Most flexbox confusion vanishes the moment you stop thinking about horizontal and vertical. Flex containers don't care about the page. They have two axes of their own — a main axis and a cross axis — and which one is which depends entirely on a single property.
The main axis
The main axis is whichever direction your flex items lay out along. By default that's row: items flow left to right, and the main axis runs horizontally. Set flex-direction: column and the main axis rotates 90 degrees — items now flow top to bottom.
.gallery {
display: flex;
flex-direction: row; /* main axis = horizontal */
justify-content: space-between; /* aligns ON the main axis */
align-items: center; /* aligns ON the cross axis */
}Two properties control alignment: justify-content works along the main axis, and align-items works along the cross axis.
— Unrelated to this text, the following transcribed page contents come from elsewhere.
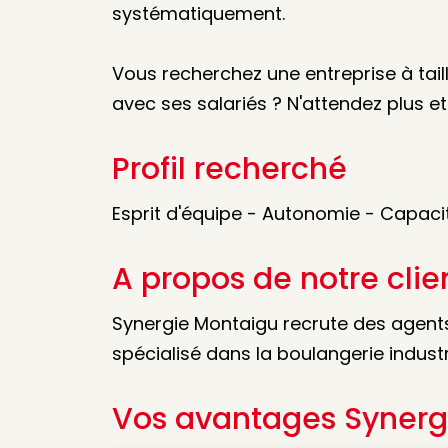
systématiquement.
Vous recherchez une entreprise à tail
avec ses salariés ? N'attendez plus e
Profil recherché
Esprit d'équipe - Autonomie - Capacit
A propos de notre clie
Synergie Montaigu recrute des agents
spécialisé dans la boulangerie industri
Vos avantages Synerg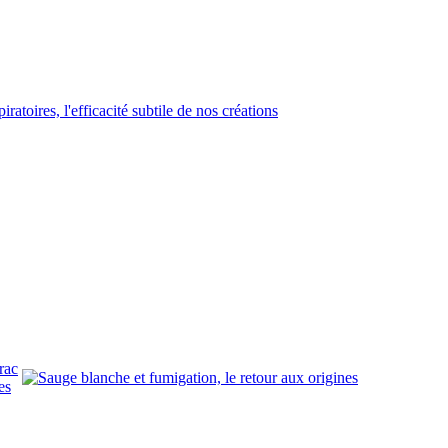
rac
es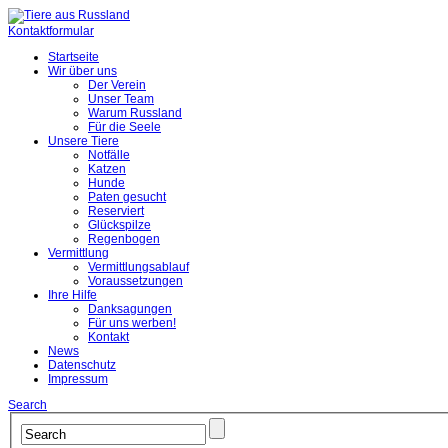
Kontaktformular
Startseite
Wir über uns
Der Verein
Unser Team
Warum Russland
Für die Seele
Unsere Tiere
Notfälle
Katzen
Hunde
Paten gesucht
Reserviert
Glückspilze
Regenbogen
Vermittlung
Vermittlungsablauf
Voraussetzungen
Ihre Hilfe
Danksagungen
Für uns werben!
Kontakt
News
Datenschutz
Impressum
Search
The names will keep tripping you up unless you tie them to the axes, not to horizontal and vertical.
When you switch flex-direction to column, justify-content now controls vertical placement — the property didn't change, the axis did.
The cross axis
The cross axis is the perpendicular one. If main runs horizontally, cross runs vertically — and vice versa. align-items moves items along the cross axis as a group; align-self overrides it for a single item.
Flipping the direction
This is the part that earns flexbox its name. You can change which way is "main" without rewriting any of your alignment rules — they all keep referring to "main" and "cross" abstractly.
Tweak the controls above. Notice that when you switch from row to column, the same justify-content value now moves things vertically. The properties haven't changed; the axis they refer to has.
flex-direction: row-reverse reverses the main axis but not the cross axis. Items still align top-to-bottom by default — they just flow right-to-left.